After 20 years, my moment finally arrived
I am not prone to be melodramatic, except for when I endure a particularly painful sports defeat. But what I experienced last weekend is challenging to describe without being a little sensational.
This is a very condensed version of a lengthy tale, but that is the point of a blog post. If I decide to write a book, I’ll let you know the details. I grew up in love with playing basketball from as far back as I can remember. The fact that I was really good at it helped, but when you play for hours a day you are destined to adapt a talent and ability for the game. I recall not being able to sleep the night before our morning league games … in fifth and sixth grade. These were games played before school, and though my body kind of felt like it was in slow motion at 7am it was still a thrill.

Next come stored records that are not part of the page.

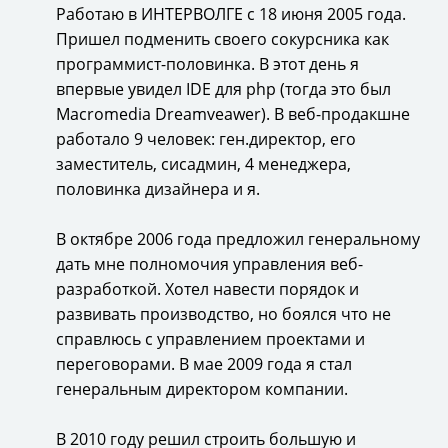
Работаю в ИНТЕРВОЛГЕ с 18 июня 2005 года.
Пришел подменить своего сокурсника как
программист-половинка. В этот день я
впервые увидел IDE для php (тогда это был
Macromedia Dreamveawer). В веб-продакшне
работало 9 человек: ген.директор, его
заместитель, сисадмин, 4 менеджера,
половинка дизайнера и я.
В октябре 2006 года предложил генеральному
дать мне полномочия управления веб-
разработкой. Хотел навести порядок и
развивать производство, но боялся что не
справлюсь с управлением проектами и
переговорами. В мае 2009 года я стал
генеральным директором компании.
В 2010 году решил строить большую и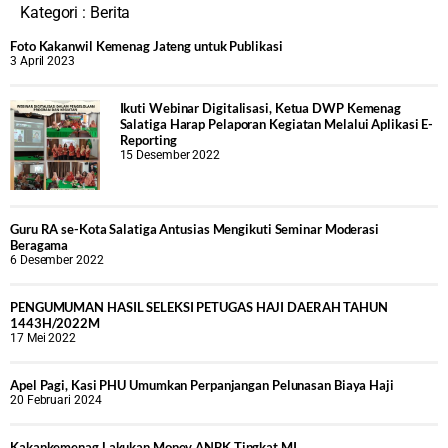
Kategori :
Berita
Foto Kakanwil Kemenag Jateng untuk Publikasi
3 April 2023
Ikuti Webinar Digitalisasi, Ketua DWP Kemenag
Salatiga Harap Pelaporan Kegiatan Melalui Aplikasi E-
Reporting
15 Desember 2022
Guru RA se-Kota Salatiga Antusias Mengikuti Seminar Moderasi
Beragama
6 Desember 2022
PENGUMUMAN HASIL SELEKSI PETUGAS HAJI DAERAH TAHUN
1443H/2022M
17 Mei 2022
Apel Pagi, Kasi PHU Umumkan Perpanjangan Pelunasan Biaya Haji
20 Februari 2024
Kakankemenag Lakukan Monev ANBK Tingkat MI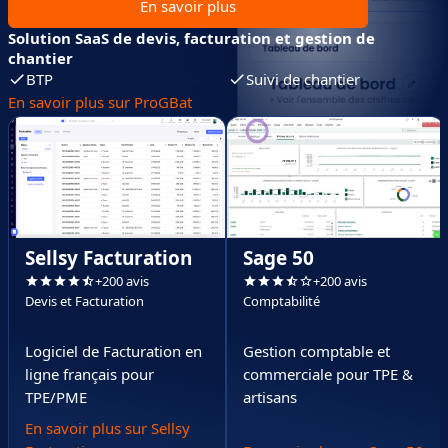
En savoir plus
Solution SaaS de devis, facturation et gestion de
chantier
BTP
Suivi de chantier
En savoir plus sur ProGBat
Sellsy Facturation
Sage 50
+200 avis
+200 avis
Devis et Facturation
Comptabilité
Logiciel de Facturation en
Gestion comptable et
ligne français pour
commerciale pour TPE &
TPE/PME
artisans
En savoir plus sur Sellsy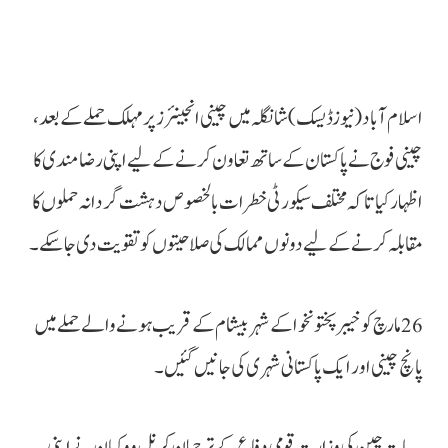
اسلام آباد (نیوزڈیسک)شانگلہ میں چینی انجینئرز پر مہلک حملے کے بعد،
چینی فوج نے پاکستان کے ساتھ تعاون کرنے کے لیے اپنی رضامند ی کا
اظہار کیا تاکہ مختلف سیکورٹی خطرات بالخصوص دہشت گردانہ حملوں کا
مقابلہ کرنے کے لیے دونوں ممالک کی صلاحیتوں کو تقویت دی جا سکے۔
26 مارچ کو خیبرپختونخوا کے شہر بیشام کے قریب ہونے والے حملے میں
پانچ چینی اور ایک پاکستانی شہری کی جانیں گئیں۔
یہ بات چین کی وزارت قومی دفاع کے ترجمان کرنل وو کیان نے اپنی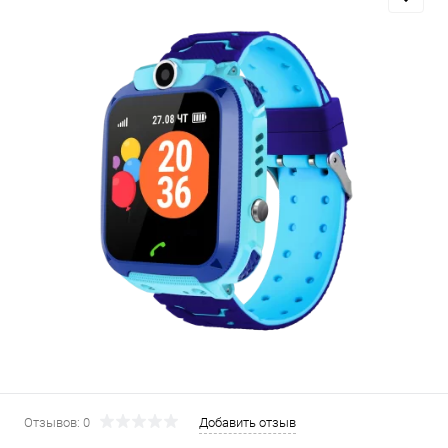
Добавляйте товары
в корзину
Оплачивайте сегодня только
25
% картой любого банка
Получайте товар
выбранный способом
Оставшиеся
75
% будут
списываться
с вашей карты
по
25
%
каждые 2 недели
Отзывов: 0
Добавить отзыв
Подробнее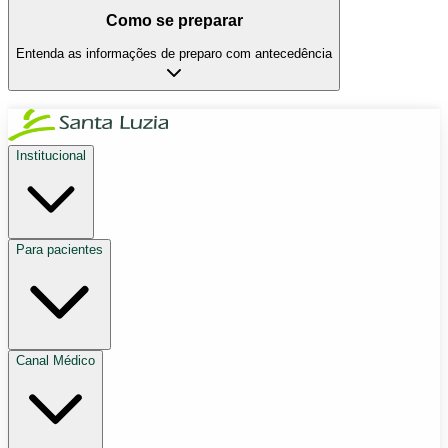
Como se preparar
Entenda as informações de preparo com antecedência
Institucional
Para pacientes
Canal Médico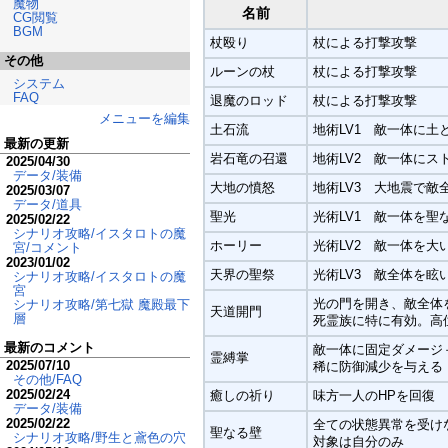
魔物
名前
CG閲覧
BGM
杖殴り
杖による打撃攻撃
その他
ルーンの杖
杖による打撃攻撃
システム
FAQ
退魔のロッド
杖による打撃攻撃
メニューを編集
土石流
地術LV1 敵一体に土
最新の更新
岩石竜の召還
地術LV2 敵一体にス
2025/04/30
データ/装備
大地の憤怒
地術LV3 大地震で敵
2025/03/07
データ/道具
聖光
光術LV1 敵一体を聖
2025/02/22
シナリオ攻略/イスタロトの魔
ホーリー
光術LV2 敵一体を大
宮/コメント
2023/01/02
天界の聖祭
光術LV3 敵全体を眩
シナリオ攻略/イスタロトの魔
宮
光の門を開き、敵全体
シナリオ攻略/第七獄 魔殿最下
天道開門
層
死霊族に特に有効。高
最新のコメント
敵一体に固定ダメージ
霊縛掌
2025/07/10
稀に防御減少を与える
その他/FAQ
2025/02/24
癒しの祈り
味方一人のHPを回復
データ/装備
2025/02/22
全ての状態異常を受け
聖なる壁
シナリオ攻略/野生と鳶色の穴
対象は自分のみ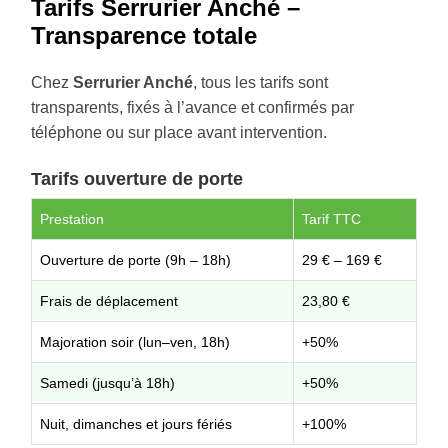
Tarifs Serrurier Anché –
Transparence totale
Chez
Serrurier Anché
, tous les tarifs sont
transparents, fixés à l’avance et confirmés par
téléphone ou sur place avant intervention.
Tarifs ouverture de porte
Prestation
Tarif TTC
Ouverture de porte (9h – 18h)
29 € – 169 €
Frais de déplacement
23,80 €
Majoration soir (lun–ven, 18h)
+50%
Samedi (jusqu’à 18h)
+50%
Nuit, dimanches et jours fériés
+100%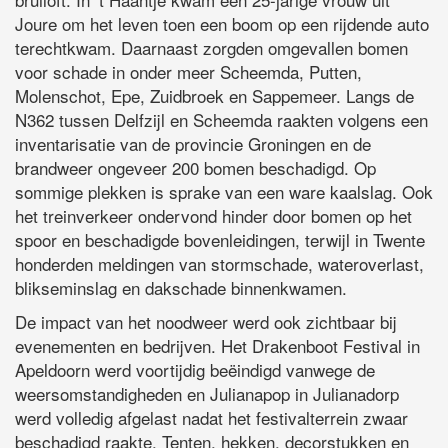
Joure om het leven toen een boom op een rijdende auto
terechtkwam. Daarnaast zorgden omgevallen bomen
voor schade in onder meer Scheemda, Putten,
Molenschot, Epe, Zuidbroek en Sappemeer. Langs de
N362 tussen Delfzijl en Scheemda raakten volgens een
inventarisatie van de provincie Groningen en de
brandweer ongeveer 200 bomen beschadigd. Op
sommige plekken is sprake van een ware kaalslag. Ook
het treinverkeer ondervond hinder door bomen op het
spoor en beschadigde bovenleidingen, terwijl in Twente
honderden meldingen van stormschade, wateroverlast,
blikseminslag en dakschade binnenkwamen.
De impact van het noodweer werd ook zichtbaar bij
evenementen en bedrijven. Het Drakenboot Festival in
Apeldoorn werd voortijdig beëindigd vanwege de
weersomstandigheden en Julianapop in Julianadorp
werd volledig afgelast nadat het festivalterrein zwaar
beschadigd raakte. Tenten, hekken, decorstukken en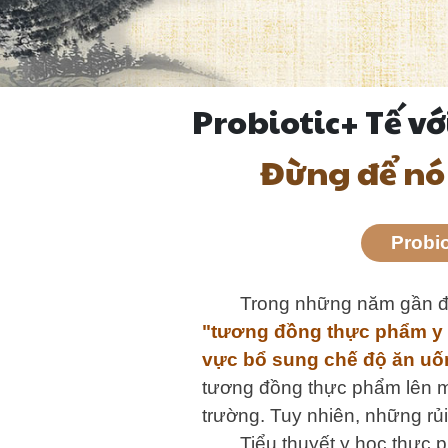
Probiotic+ Tế v
Đừng để nó
Probi
Trong những năm gần đâ
"tương đồng thực phẩm y h
vực bổ sung chế độ ăn uố
tương đồng thực phẩm lên me
trường. Tuy nhiên, những rủi
Tiểu thuyết y học thực 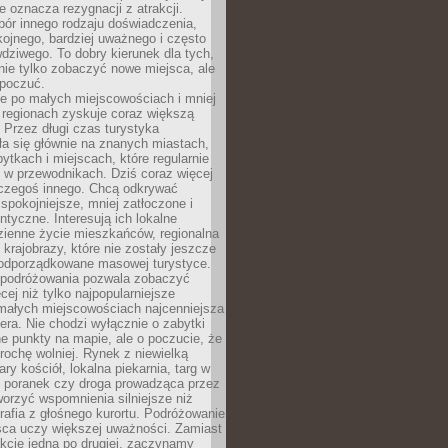
e oznacza rezygnacji z atrakcji.
ór innego rodzaju doświadczenia,
kojnego, bardziej uważnego i często
wdziwego. To dobry kierunek dla tych,
nie tylko zobaczyć nowe miejsca, ale
 poczuć.
e po małych miejscowościach i mniej
 regionach zyskuje coraz większą
 Przez długi czas turystyka
a się głównie na znanych miastach,
ytkach i miejscach, które regularnie
ę w przewodnikach. Dziś coraz więcej
czegoś innego. Chcą odkrywać
 spokojniejsze, mniej zatłoczone i
entyczne. Interesują ich lokalne
dzienne życie mieszkańców, regionalna
 krajobrazy, które nie zostały jeszcze
podporządkowane masowej turystyce.
 podróżowania pozwala zobaczyć
cej niż tylko najpopularniejsze
 małych miejscowościach najcenniejsza
ra. Nie chodzi wyłącznie o zabytki
e punkty na mapie, ale o poczucie, że
trochę wolniej. Rynek z niewielką
ary kościół, lokalna piekarnia, targ w
poranek czy droga prowadząca przez
orzyć wspomnienia silniejsze niż
grafia z głośnego kurortu. Podróżowanie
sca uczy większej uważności. Zamiast
akcje jedna po drugiej, zaczynamy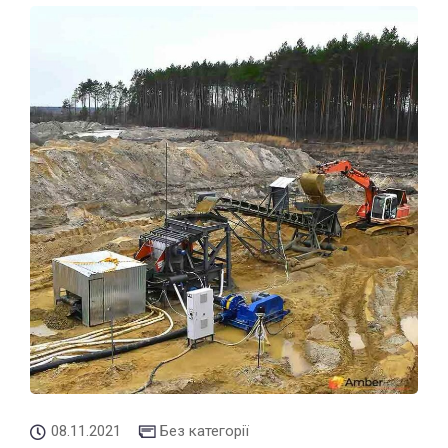
08.11.2021
Без категорії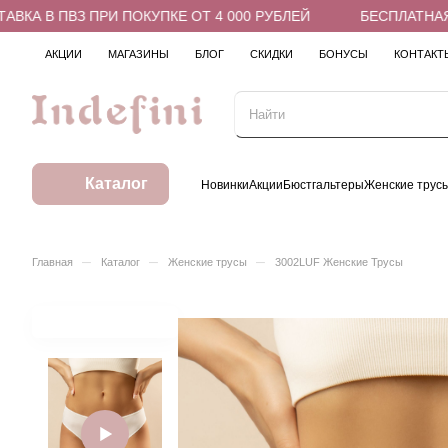
А В ПВЗ ПРИ ПОКУПКЕ ОТ 4 000 РУБЛЕЙ
БЕСПЛАТНАЯ ДО
АКЦИИ
МАГАЗИНЫ
БЛОГ
СКИДКИ
БОНУСЫ
КОНТАКТ
Каталог
Новинки
Акции
Бюстгальтеры
Женские трус
–
–
–
Главная
Каталог
Женские трусы
3002LUF Женские Трусы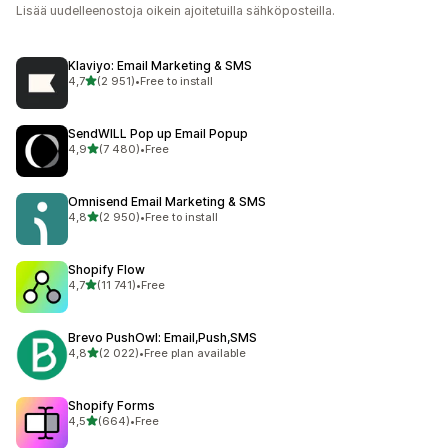
Lisää uudelleenostoja oikein ajoitetuilla sähköposteilla.
Klaviyo: Email Marketing & SMS
/ 5 tähteä
4,7
(2 951)
•
Free to install
2951 arvostelua yhteensä
SendWILL Pop up Email Popup
/ 5 tähteä
4,9
(7 480)
•
Free
7480 arvostelua yhteensä
Omnisend Email Marketing & SMS
/ 5 tähteä
4,8
(2 950)
•
Free to install
2950 arvostelua yhteensä
Shopify Flow
/ 5 tähteä
4,7
(11 741)
•
Free
11741 arvostelua yhteensä
Brevo PushOwl: Email,Push,SMS
/ 5 tähteä
4,8
(2 022)
•
Free plan available
2022 arvostelua yhteensä
Shopify Forms
/ 5 tähteä
4,5
(664)
•
Free
664 arvostelua yhteensä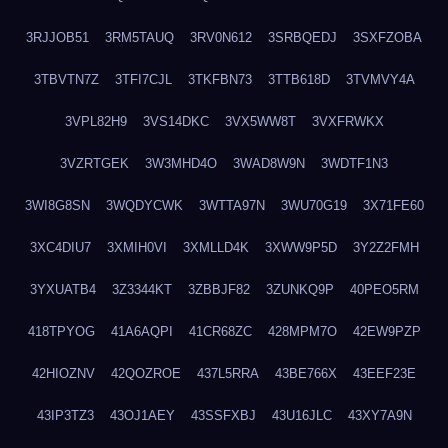
3RJJOB51
3RM5TAUQ
3RV0N612
3SRBQEDJ
3SXFZOBA
3TBVTN7Z
3TFI7CJL
3TKFBN73
3TTB618D
3TVMVY4A
3VPL82H9
3VS14DKC
3VX5WW8T
3VXFRWKX
3VZRTGEK
3W3MHD4O
3WAD8W9N
3WDTF1N3
3WI8G8SN
3WQDYCWK
3WTTA97N
3WU70G19
3X71FE60
3XC4DIU7
3XMIH0VI
3XMLLD4K
3XWW9P5D
3Y2Z2FMH
3YXUATB4
3Z3344KT
3ZBBJF82
3ZUNKQ9P
40PEO5RM
418TPYOG
41A6AQPI
41CR68ZC
428MPM7O
42EW9PZP
42HIOZNV
42QOZROE
437L5RRA
43BE766X
43EEF23E
43IP3TZ3
43OJ1AEY
43SSFXBJ
43U16JLC
43XY7A9N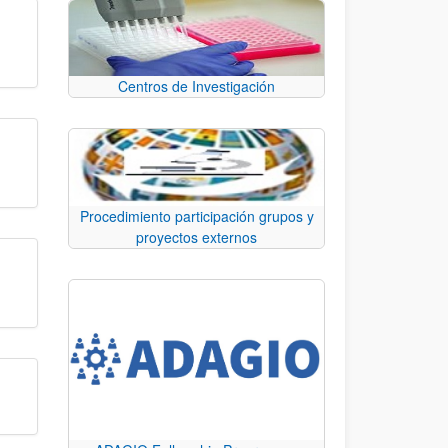
Centros de Investigación
Procedimiento participación grupos y
proyectos externos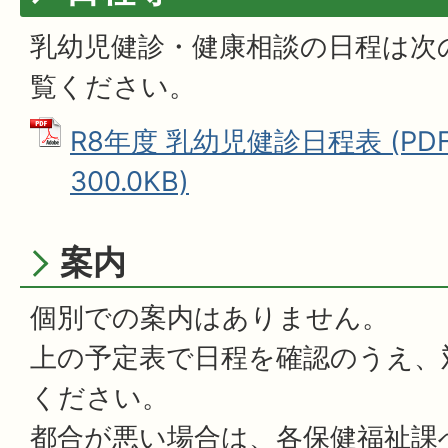
乳幼児健診・健康相談の日程は次
覧ください。
R8年度 乳幼児健診日程表 (PD
300.0KB)
案内
個別での案内はありません。
上の予定表で日程を確認のうえ、
ください。
都合が悪い場合は、各保健福祉課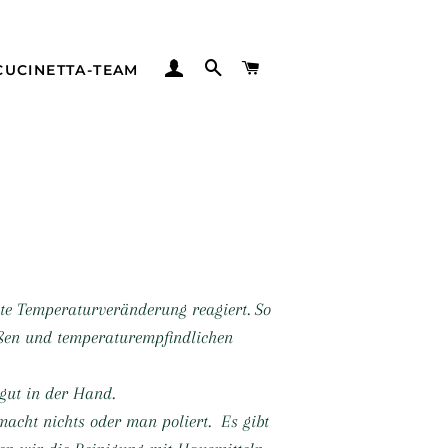
EINLOGGEN
SUCHE
WARENKORB
CUCINETTA-TEAM
del
neidbrett Manufaktur
to
Buyer
ckwerk - Messerblöcke
ge de Laguiole
nschleder
ndmühlenmesser
ppshult
i
nste Temperaturveränderung reagiert. So
 of Gold
pfermanufaktur
Soßen und temperaturempfindlichen
yersberg
utiful Creatures
gut in der Hand.
 sparkling 4
acht nichts oder man poliert. Es gibt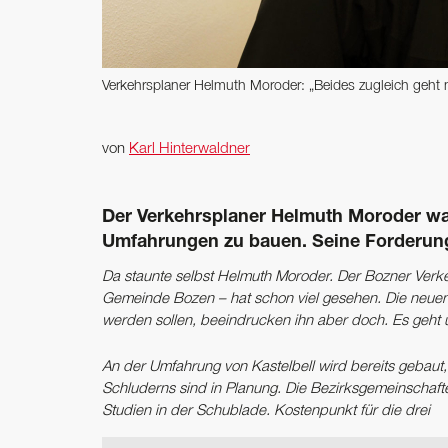
Verkehrsplaner Helmuth Moroder: „Beides zugleich geht 
von
Karl Hinterwaldner
Der Verkehrsplaner Helmuth Moroder warn
Umfahrungen zu bauen. Seine Forderung:
Da staunte selbst Helmuth Moroder. Der Bozner Verke
Gemeinde Bozen – hat schon viel gesehen. Die neuen
werden sollen, beeindrucken ihn aber doch. Es geht
An der Umfahrung von Kastelbell wird bereits geba
Schluderns sind in Planung. Die Bezirksgemeinscha
Studien in der Schublade. Kostenpunkt für die drei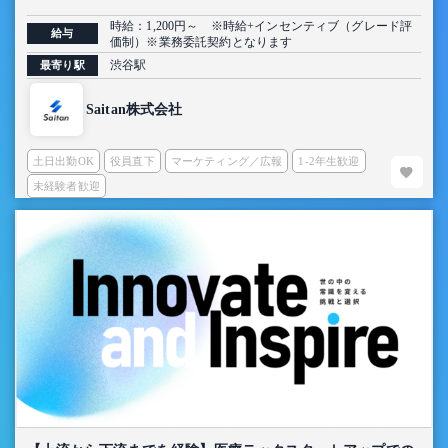
定】
時給：1,200円～ ※時給+インセンティブ（グレード評
給与
価制）※業務委託契約となります
渋谷駅
最寄り駅
Saitan株式会社
土日出勤OK
役員直下
マーケティング／広報
1-2年生歓迎
未経験者歓迎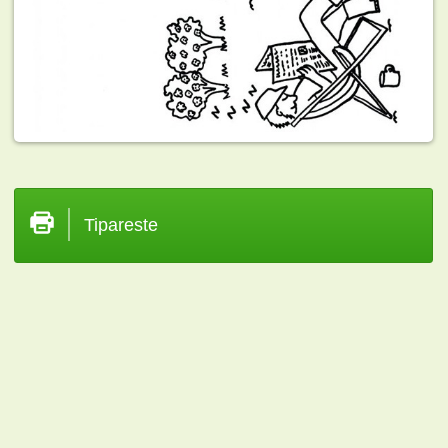
Tipareste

My junior high years started off a bit sluggish as my shyness prevented me from asserting myself, but once I moved to mid-Missouri (Lake of the Ozarks) for 8th grade I was becoming more confident – not socially, but with basketball. I played a key role for Eldon’s team in 8th grade, and when my family moved to Versailles my freshman year, I was intent on being a visibly talented basketball player.
When you find yourself in a new school, and don’t know anyone, it is helpful to have something to define who you are. I wanted be the best basketball player in the school. I led the JV in scoring as a freshman, though it was only about 12 points per game. Just as I hit my peak early in my sophomore season, playing major minutes for the varsity team (a rarity for a sophomore), I began to get lost. I was scoring double digits for the varsity, making over 50 percent of my 3s and becoming popular at school – perhaps the worst thing to happen to me.
All of sudden, I noticed that girls liked me, older kids wanted me to hang out and I actually knew about parties. It may sound like an after-school TV special, but it was my reality. I made it through that sophomore season, but I did not get much better at basketball. I was not even a prominent varsity player by the end of that season. All I cared about was girls. Girls, girls, girls. That set the stage for a very bad summer.
I chased girls and partied … and got into a LOT of trouble. However, none of that trouble really stuck. I went into my junior year still intent on playing hoops, and diving into all of these other recreational activities. I started off really well, scoring lots of points, drilling 3s and staying on the team. After nine games, the team seemed headed for a special season behind a fine group of senior players, and a few quality juniors like myself.
But … I kept indulging in various, misdirected late-night activities. It caught up with me. Busted! Big time. The list of what I had done wrong is lengthy, and I did not play another game in high school after that ninth game of my junior season. I still supported the team, as it won the district championship. I hung out in the locker room after wins, and was a huge cheerleader from the stands.
But, I did not stay straight the summer between my junior and senior seasons. I ran afoul of the law, and was not allowed to play my senior season. Ouch.
For the past 20 years, I have had recurring dreams (nightmares) about playing that senior season, maybe averaging 20 points per game, being named all-conference and setting all of the 3-point shooting records at Versailles … getting college scholarships. And, I could have done those things. It’s hard to let go sometimes, but after 3 or 4 of these dream cycles a week, it gets to be a bit much. That’s like 4,500 dreams dedicated to this issue.
Last weekend, I achieved resolution. Finally. My family went to Versailles’ annual Apple Festival, and I had made plans with the vice principal (and my ex-JV head coach) to play basketball early in the morning before the day’s events began. I woke up very eager, and was in the gym by 830am. I’m rarely awake and in motion before 9 … but I just wanted to do this so badly.
The gym was quiet. No one else was there. I went into the locker room, and changed under the 1990 District Champions sign. The year I should have led us to a state title. The locker room was the same. I went out on the court, and just felt free. I stretched, ran a few sprints, and started to shoot. I felt good. Really good!
I define my shooting by 3-pointers. Eventually, I was going to attempt my first 3 in 20 years at Versailles. I realized, after about 10 minutes, that I was stalling, and was plenty warmed up. I stepped behind the 3-point line and let one loose. Oh, no! It felt short. And it was … except after hitting the front of the rim, the ball went straight up into the air and came down and swished through the hoop. I almost cried. Almost.
I proceeded to make every conceivable shot and just generally had a great time. I am 37 years old, so I was tired rather quickly. I walked around the halls of the high school, seeing many of the same teacher names I knew. Lots of class photos. I changed in the locker room, took a deep breath and prepared to depart. I shot – and made – one last 3 to just hear the sound of the ball swish through the hoop (which is loud in an empty gym) … and pounded the basketball on the floor, listening to the resulting sound reverberate for a few seconds as I walked out.
I felt great about the experience, and got into my car to head back to my mom’s house to shower and get ready for a very special family day. I started the car, turned the XM station to The Grateful Dead channel … and it was playing a brilliant live version of Touch of Grey. I felt stunned. I looked into the car mirror, taking very particular notice of the grey hair in my beard. Well, at this point … I did cry. A joyous cry.